Configure Automatic Speech Recognition (speech-to-text) models to enable voice input for your agents.


Overview

ASR (Automatic Speech Recognition) models convert spoken language into text, allowing users to interact with your agents using voice. When ASR is enabled, a microphone button appears next to the text input area in the chat interface, enabling Push To Talk functionality.

Microphone permission is requested only when the user actually tries to use the voice feature, reducing friction for users who don't need voice input.

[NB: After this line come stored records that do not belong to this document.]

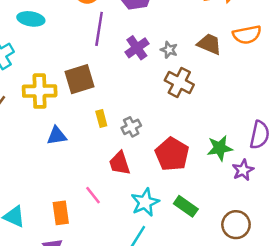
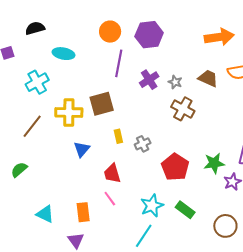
blue triangle: (57, 136) -> (82, 149), turned -42
red trapezoid: (120, 163) -> (112, 174), moved

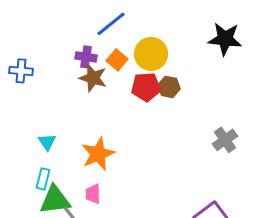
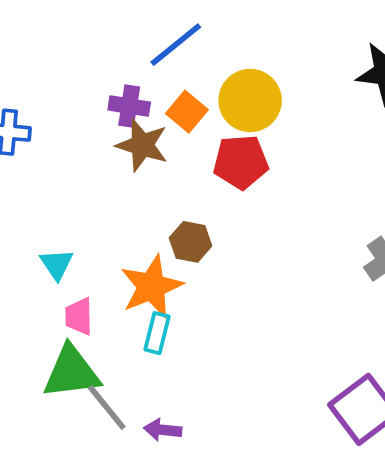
brown hexagon: (169, 87) -> (191, 242), moved
cyan rectangle: (43, 179) -> (157, 333), moved
pink trapezoid: (93, 194) -> (79, 316), moved

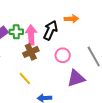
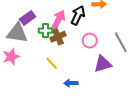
green cross: (16, 32) -> (45, 31), moved
pink arrow: (31, 35) -> (58, 20), turned 30

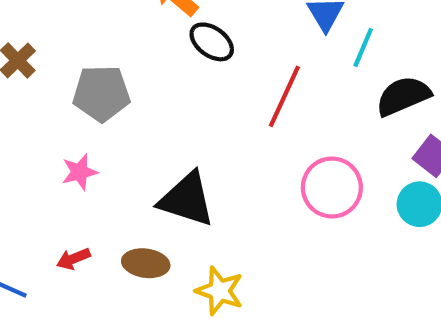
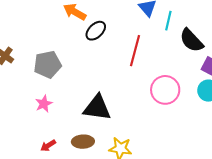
black ellipse: (212, 42) -> (96, 31), turned -70
black semicircle: (403, 96) -> (191, 40), turned -100

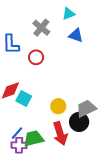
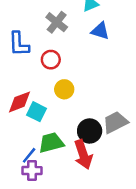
yellow circle: (58, 106) -> (64, 89), moved
black circle: (79, 122) -> (90, 131), moved
green trapezoid: (34, 138) -> (51, 143), moved

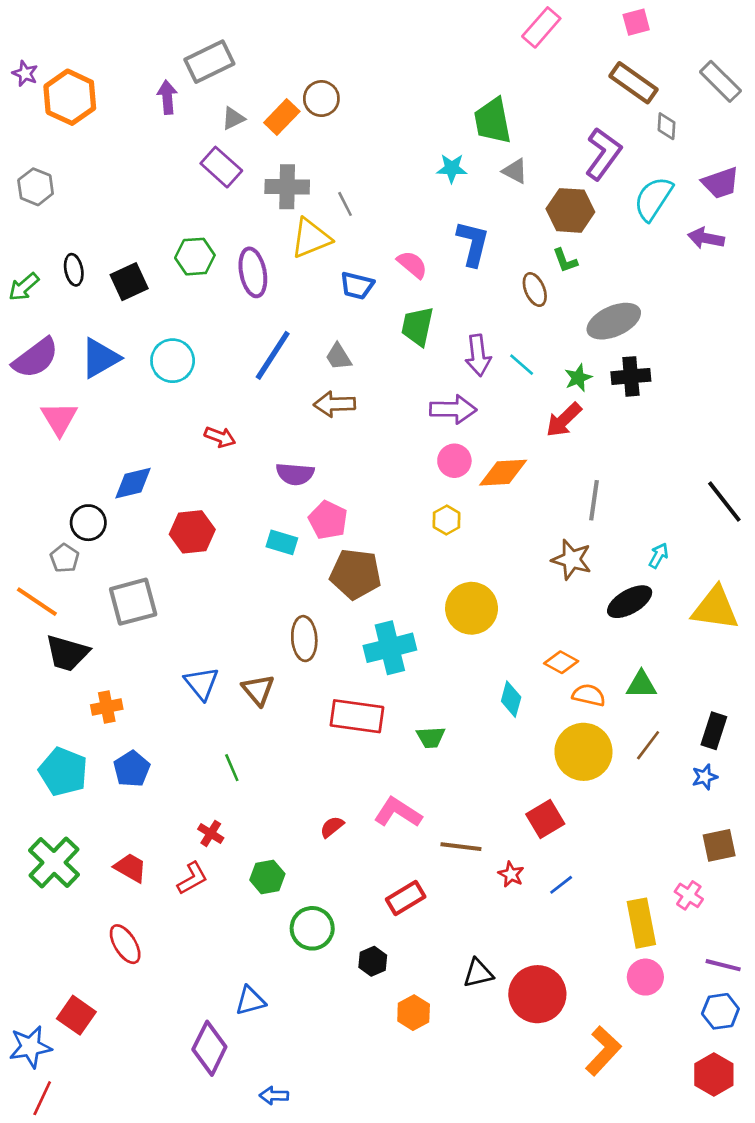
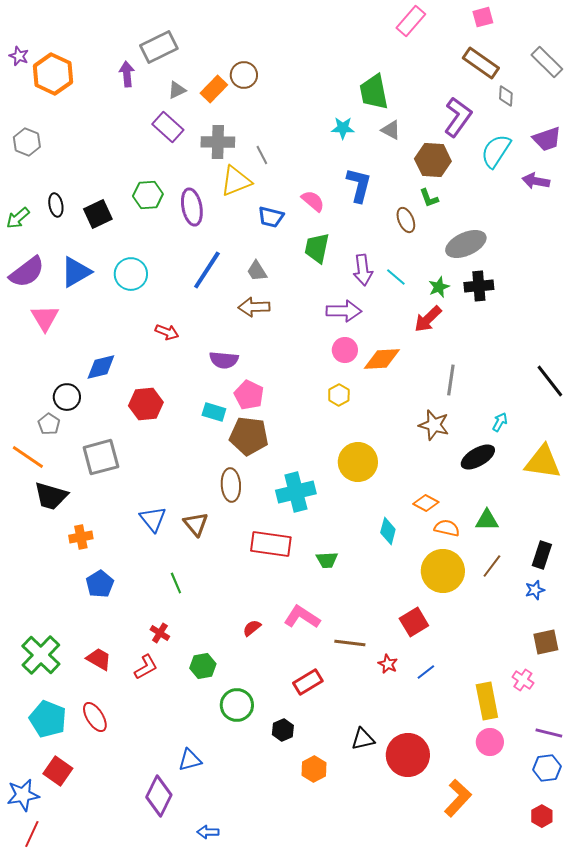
brown pentagon: (356, 574) -> (249, 436), moved
cyan pentagon: (63, 772) -> (48, 719), moved
red hexagon: (714, 1075) -> (542, 816), size x0.7

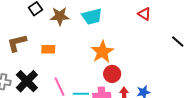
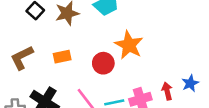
red circle: (112, 74) -> (103, 63), moved

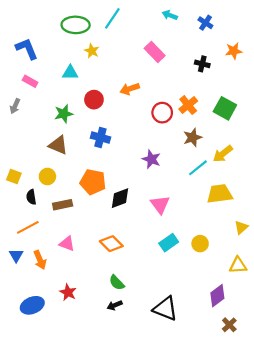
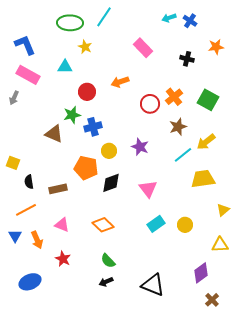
cyan arrow: (170, 15) -> (169, 18), moved, turned -40
pink rectangle: (30, 81) -> (28, 75), size x1.6
green star: (64, 114) -> (72, 115), moved
blue cross: (100, 138) -> (93, 127), turned -30
yellow circle: (47, 176) -> (109, 151), moved
red star: (68, 292) -> (63, 259), moved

ASR Models are managed under Settings > AI Models > ASR Models.

ASR Models List


Enabling ASR on an Agent

Audio and Speech Settings

To enable speech-to-text for an agent:

  1. Navigate to Agent Settings > Audio and Speech Settings
  2. Enable the "Speech to Text" toggle
  3. Select an ASR model from the configured models in your workspace
  4. Click "Save"

How It Works — Push To Talk

Agent Chat Interface with Mic Button

Once ASR is enabled on an agent:

  1. A Mic button appears next to the text input area in the chat interface
  2. Users click the Mic button and push to talk — speaking their message
  3. The ASR model transcribes the spoken input into text
  4. The agent processes the transcribed text and generates a response

Push To Talk

The voice input uses a push-to-talk model — users press and hold the mic button while speaking. This gives users explicit control over when the agent is listening.


ASR with TTS

When ASR is enabled alongside Text-to-Speech (TTS), the agent supports a full voice conversation flow:

  1. User speaks → ASR converts speech to text
  2. Agent processes the transcribed text
  3. Agent responds → TTS converts the response back to speech, automatically playing it back

This creates a hands-free, voice-first interaction experience.


Supported Providers

ASR models are configured at the workspace level under Settings > AI Models > ASR Models. The available models depend on the providers configured for your workspace.

Provider Models / Notes
OpenAI Latest OpenAI STT models
Azure OpenAI Azure-hosted OpenAI STT
Azure AI Speech Azure AI Speech Services
Google Cloud Google Cloud Speech-to-Text
AssemblyAI Supports Speech Model selection, including Universal Streaming Multilingual (Beta) for improved accuracy across diverse languages
Sarvam Saaras v3 — optimized for Indian languages
ElevenLabs ElevenLabs speech-to-text
Speechmatics Speechmatics ASR
Groq Groq-hosted STT models
LiveKit Inference Access various STT providers via a unified gateway using simple model ID strings. Requires a LiveKit Inference API credential under Settings > Credentials
OpenAI Whisper (Deprecated) Legacy OpenAI Whisper
Azure OpenAI Whisper (Deprecated) Legacy Azure-hosted Whisper

Model Selection

Choose your ASR model based on language support, accuracy requirements, and latency needs. Some models perform better with specific accents or in noisy environments. For multilingual use cases, consider AssemblyAI's Universal Streaming model or Sarvam for Indian language support.